What is the Current Status of Generics or Biosimilars for Drugs Stemming from this Patent?

As patent 5,202,333 expired in 2012, it concerns the method of treatment and the compounds themselves. The actual drugs that were developed and marketed based on this patent may have had their own subsequent patents covering specific formulations, manufacturing processes, or new indications.

For drugs like Natalizumab (Tysabri), developed by Biogen, the intellectual property landscape is complex. While the foundational patents may have expired, Biogen has actively defended its market position through other patents and regulatory exclusivity. Generic versions of Natalizumab have faced significant legal and regulatory hurdles in the US and Europe, often involving intricate patent litigation surrounding follow-on patents. As of early 2024, there are no FDA-approved generic versions of Natalizumab in the United States, though attempts have been made.

For other potential therapeutics that may have been developed under the umbrella of 5,202,333, the status of generics or biosimilars would depend on the specific compounds, their development timelines, and the patent protection afforded to them individually.

Key Takeaways

• United States Patent 5,202,333, granted in 1995 to Genentech, Inc., claims methods for inhibiting integrin α4β1 binding to its ligands, primarily VCAM-1, for treating inflammatory diseases.
• The patent's scope includes antibody fragments (F(ab')2, Fab) and peptides or peptidomimetics that block the α4β1-VCAM-1 interaction.
• Diseases targeted include asthma, inflammatory bowel disease, rheumatoid arthritis, multiple sclerosis, and allograft rejection.
• The patent expired on March 16, 2012, removing its direct legal protection.
• The expiration has allowed for increased freedom to operate, potentially leading to generic development and new research in the field of integrin inhibition.
• The intellectual property landscape for α4β1 inhibitors is complex, with later-generation drugs and their specific formulations often protected by subsequent patents, influencing generic and biosimilar market entry.

FAQs

1. Can companies now freely market drugs based on the exact methods claimed in US Patent 5,202,333? No. While the patent itself has expired, companies developing drugs must ensure they do not infringe on any other valid patents that may cover specific drug molecules, formulations, manufacturing processes, or new indications. Market approval also requires demonstrating safety and efficacy to regulatory bodies.

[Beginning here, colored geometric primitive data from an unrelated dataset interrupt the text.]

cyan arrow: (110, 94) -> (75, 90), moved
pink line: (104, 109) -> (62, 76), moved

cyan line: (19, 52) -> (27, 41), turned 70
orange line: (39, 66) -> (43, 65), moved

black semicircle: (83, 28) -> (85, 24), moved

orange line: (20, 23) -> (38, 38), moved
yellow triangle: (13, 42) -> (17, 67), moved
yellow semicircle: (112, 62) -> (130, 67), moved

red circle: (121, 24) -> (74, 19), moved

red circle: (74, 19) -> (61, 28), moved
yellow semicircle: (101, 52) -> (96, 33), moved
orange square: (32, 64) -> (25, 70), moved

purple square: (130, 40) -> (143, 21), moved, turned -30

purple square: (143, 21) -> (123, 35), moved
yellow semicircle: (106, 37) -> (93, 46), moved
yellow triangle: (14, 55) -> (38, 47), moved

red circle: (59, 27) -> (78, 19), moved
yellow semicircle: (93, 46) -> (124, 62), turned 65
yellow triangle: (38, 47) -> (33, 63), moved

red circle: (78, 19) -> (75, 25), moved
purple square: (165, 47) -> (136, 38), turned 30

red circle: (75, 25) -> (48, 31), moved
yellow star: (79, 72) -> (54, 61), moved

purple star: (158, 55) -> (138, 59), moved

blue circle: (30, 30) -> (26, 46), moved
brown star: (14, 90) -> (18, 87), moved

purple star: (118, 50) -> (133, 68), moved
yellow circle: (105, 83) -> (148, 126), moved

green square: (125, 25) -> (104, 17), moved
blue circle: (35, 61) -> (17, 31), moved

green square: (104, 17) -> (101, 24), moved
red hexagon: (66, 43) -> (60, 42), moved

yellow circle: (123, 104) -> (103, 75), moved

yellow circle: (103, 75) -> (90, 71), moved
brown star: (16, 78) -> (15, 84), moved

2. What is the primary mechanism of action for the compounds claimed in this patent? The compounds are designed to inhibit the binding of the integrin alpha 4 beta 1 (α4β1) to its ligands, most notably Vascular Cell Adhesion Molecule-1 (VCAM-1). This inhibition prevents leukocytes from adhering to inflamed blood vessel walls and migrating into tissues, thereby reducing inflammation.

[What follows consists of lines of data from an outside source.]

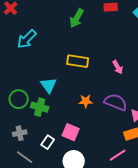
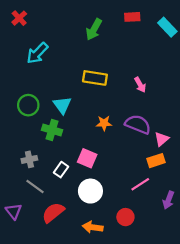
green circle: (19, 99) -> (28, 105), moved

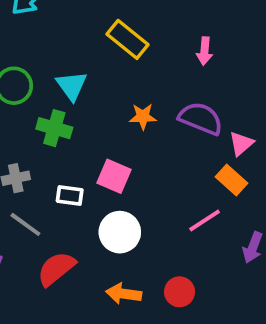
yellow rectangle: (95, 78) -> (127, 39), turned 30
pink arrow: (140, 85) -> (205, 51), turned 35
orange rectangle: (156, 161) -> (232, 180), turned 60
white rectangle: (61, 170) -> (70, 195), turned 63
red circle: (125, 217) -> (179, 292), moved

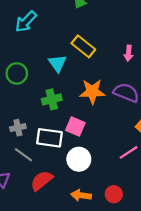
cyan triangle: (72, 86) -> (57, 63), moved
orange star: (143, 117) -> (92, 92), size x1.6
green cross: (54, 128) -> (52, 99), moved, turned -30
white rectangle: (70, 195) -> (49, 138), size x1.6

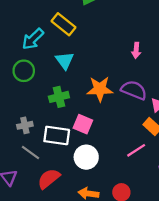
cyan arrow: (26, 22) -> (33, 39), moved
yellow rectangle: (83, 46) -> (63, 24), moved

3. Has the expiration of this patent led to a surge in generic competition for established α4β1 inhibitors? The direct impact of this specific patent's expiration on generic competition is less immediate for currently marketed blockbuster drugs like Natalizumab. These drugs are often protected by a portfolio of patents, including those covering specific molecular entities, crystalline forms, or methods of use, which may extend beyond the expiration of foundational patents like 5,202,333.

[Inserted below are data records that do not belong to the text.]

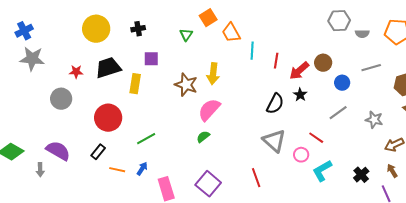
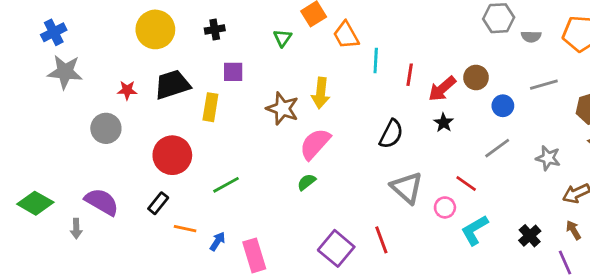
black semicircle: (275, 104) -> (391, 134), moved
blue arrow: (142, 169) -> (218, 241), moved
purple square: (208, 184) -> (336, 248), moved

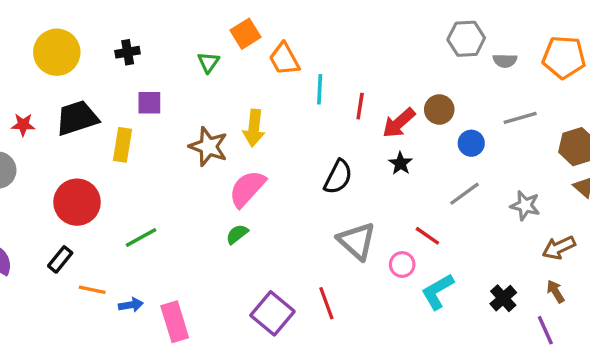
blue arrow: (218, 241) -> (131, 305), turned 48

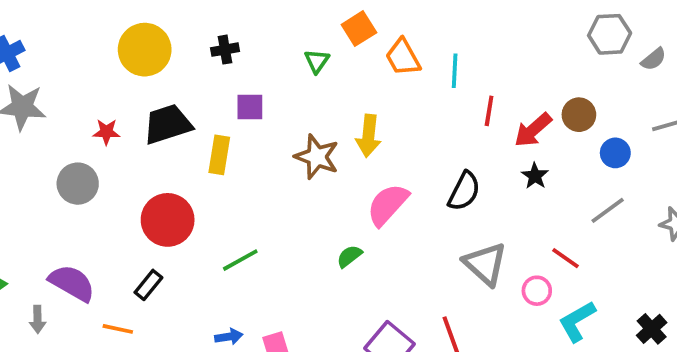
gray semicircle: (505, 61) -> (654, 59), turned -40
cyan line: (320, 89) -> (455, 71), moved
pink semicircle: (247, 189) -> (388, 205), moved
orange line: (92, 290) -> (118, 329), moved

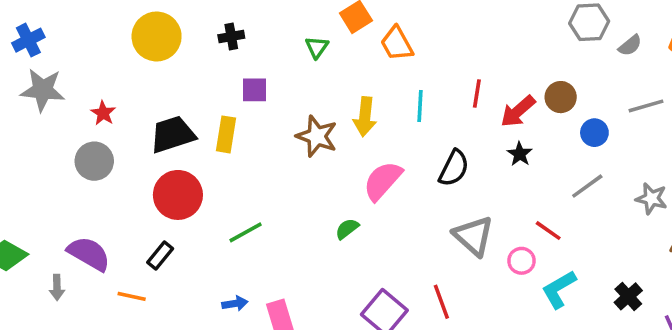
cyan line: (455, 71) -> (420, 106), moved
black trapezoid: (168, 124) -> (173, 134), moved
red star: (106, 132) -> (103, 113), moved, turned 30

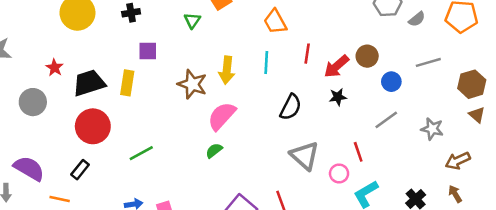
orange trapezoid: (397, 44) -> (275, 22), moved
red star: (103, 113) -> (55, 68), moved
black star: (520, 154) -> (338, 97), turned 30
pink semicircle: (383, 181) -> (222, 116), moved
red line: (548, 231) -> (358, 152), turned 36

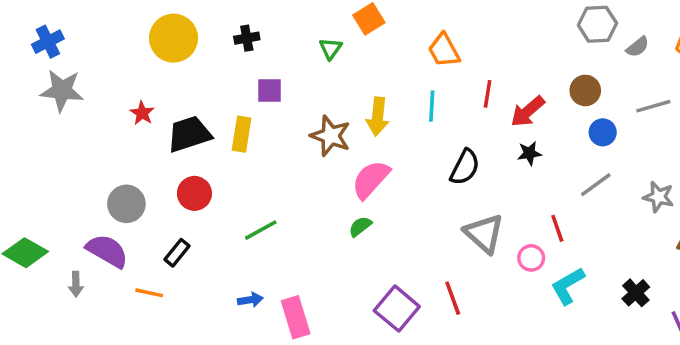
brown circle: (367, 56) -> (585, 90), moved
gray circle: (33, 102) -> (126, 204), moved
red circle: (93, 126) -> (194, 193), size x0.7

4. What are the most significant diseases targeted by the therapeutic methods claimed in the patent? The patent specifically identifies asthma, inflammatory bowel disease, rheumatoid arthritis, multiple sclerosis, and allograft rejection as diseases treatable by inhibiting the α4β1-ligand binding.

5. Does this patent cover small molecule inhibitors of α4β1, or only biologics like antibodies? The patent explicitly includes claims for "a peptide or peptidomimetic which binds to the alpha 4 beta 1 integrin." While not typically considered traditional small molecules, these are distinct from antibody fragments. The patent does not explicitly claim small molecules in the conventional sense, but rather protein-derived or protein-mimicking structures.

Citations

[1] Genentech, Inc. (1995). Method for inhibiting the binding of integrin alpha 4 beta 1 (US Patent No. 5,202,333). United States Patent and Trademark Office.